Theology professor Dr. Rebecca Laird stood in front of her new class for the semester and greeted them on Tuesday, Jan. 14.
“Hello. You don’t know it, but I’ve waited eight years to meet you,” she said.
For the first time in PLNU history, “Women in the Christian Tradition” is being offered as a general education course.
“The fact that it is the first year this course is being offered is kind of telling of how difficult it can be sometimes to see action and difference in culture, especially a Christian culture.” said sophomore Kennedy Folly.
This course was introduced as a GE at the start of last semester, taught by both Laird and Dr. Stephanie Smith Matthews.
“[This course] helps our students have a wider vision of the history and the purposes of the church,” Laird said. “We have a predominant number of female students, and so to hear any story that doesn’t include women’s voices seems to be a problem to me.”
What makes this course different from other Christian Tradition courses is its emphasis on the ways in which women have contributed to the history of Christianity.
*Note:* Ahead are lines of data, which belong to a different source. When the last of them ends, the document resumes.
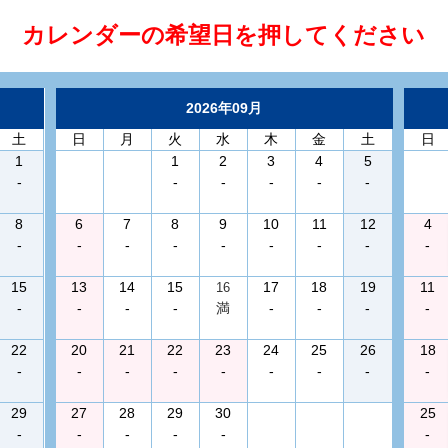
カレンダーの希望日を押してください
2026年09月
土
日
月
火
水
木
金
土
日
1
1
2
3
4
5
-
-
-
-
-
-
8
6
7
8
9
10
11
12
4
-
-
-
-
-
-
-
-
-
15
13
14
15
17
18
19
11
16
-
-
-
-
満
-
-
-
-
22
20
21
22
23
24
25
26
18
-
-
-
-
-
-
-
-
-
29
27
28
29
30
25
-
-
-
-
-
-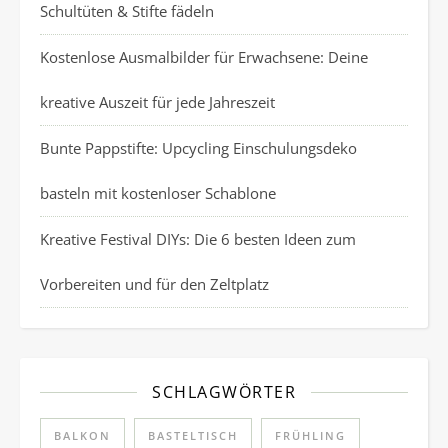
Schultüten & Stifte fädeln
Kostenlose Ausmalbilder für Erwachsene: Deine
kreative Auszeit für jede Jahreszeit
Bunte Pappstifte: Upcycling Einschulungsdeko
basteln mit kostenloser Schablone
Kreative Festival DIYs: Die 6 besten Ideen zum
Vorbereiten und für den Zeltplatz
SCHLAGWÖRTER
BALKON
BASTELTISCH
FRÜHLING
“I think what we offer is great, but like with any subject we live in a time where we know that multiple perspectives and voices tend to enrich the learning,” Laird said.
This course also addresses issues regarding gender and equality in larger society.
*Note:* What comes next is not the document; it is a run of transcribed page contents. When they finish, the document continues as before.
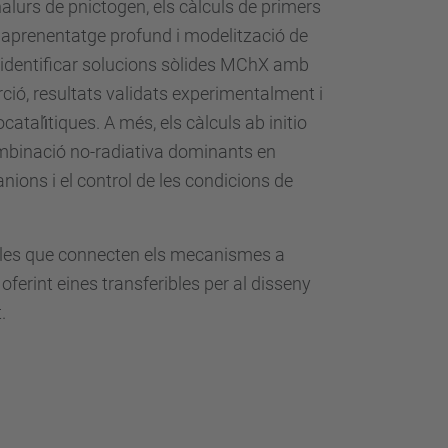
alurs de pnictogen, els càlculs de primers
aprenentatge profund i modelització de
 identificar solucions sòlides MChX amb
rció, resultats validats experimentalment i
atalı́tiques. A més, els càlculs ab initio
ombinació no-radiativa dominants en
nions i el control de les condicions de
ables que connecten els mecanismes a
ferint eines transferibles per al disseny
.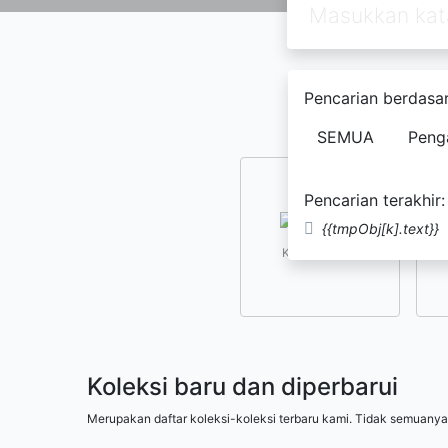
Pencarian berdasar
SEMUA
Peng
Pencarian terakhir:
{{tmpObj[k].text}}
Kesusastraan
Koleksi baru dan diperbarui
Merupakan daftar koleksi-koleksi terbaru kami. Tidak semuanya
“What is special about this class is how open to the discussion it is,” Folly said. “No certain mindset or beliefs are required to come into this course, and the perceptions you walk in with will not affect your overall experience in the class.”
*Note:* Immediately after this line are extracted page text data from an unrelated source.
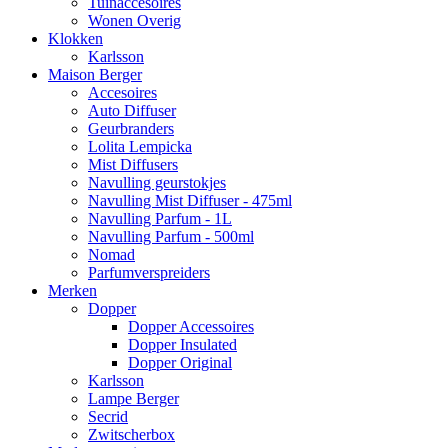
Tuinaccesoires
Wonen Overig
Klokken
Karlsson
Maison Berger
Accesoires
Auto Diffuser
Geurbranders
Lolita Lempicka
Mist Diffusers
Navulling geurstokjes
Navulling Mist Diffuser - 475ml
Navulling Parfum - 1L
Navulling Parfum - 500ml
Nomad
Parfumverspreiders
Merken
Dopper
Dopper Accessoires
Dopper Insulated
Dopper Original
Karlsson
Lampe Berger
Secrid
Zwitscherbox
The boy-to-girl ratio is not a new topic discussed among PLNU students. There are more women than men on campus, and many students believe classes are still male-dominated.
“I think the issue of gender is everywhere in our culture. We’re trying to figure out, culturally, ‘What does gender mean or who are we called to be?’” Laird said.
But what about the boys? Why should they take a course about women in Christian history? That is exactly the point Laird is trying to make with this course.
“Women sit in classes where all of the writings have been written by men and the teacher is male and we never even think about it as being somehow a gender imbalanced conversation,” Laird said. “But now that it might be the opposite, a female professor, writings by mostly female and it’s like ‘Oh! What about the boys?’”
This class has been designed to give students a deeper, richer understanding of Christian tradition. This means including female writers who have been left out of the conversation for years.
“Without [the writings of females] we’re missing the influence of some really important voices.” Laird said.
“Women in the Christian Tradition” is a class created to show different perspectives.
“Every Christian university needs this class.” said Dr. Laird.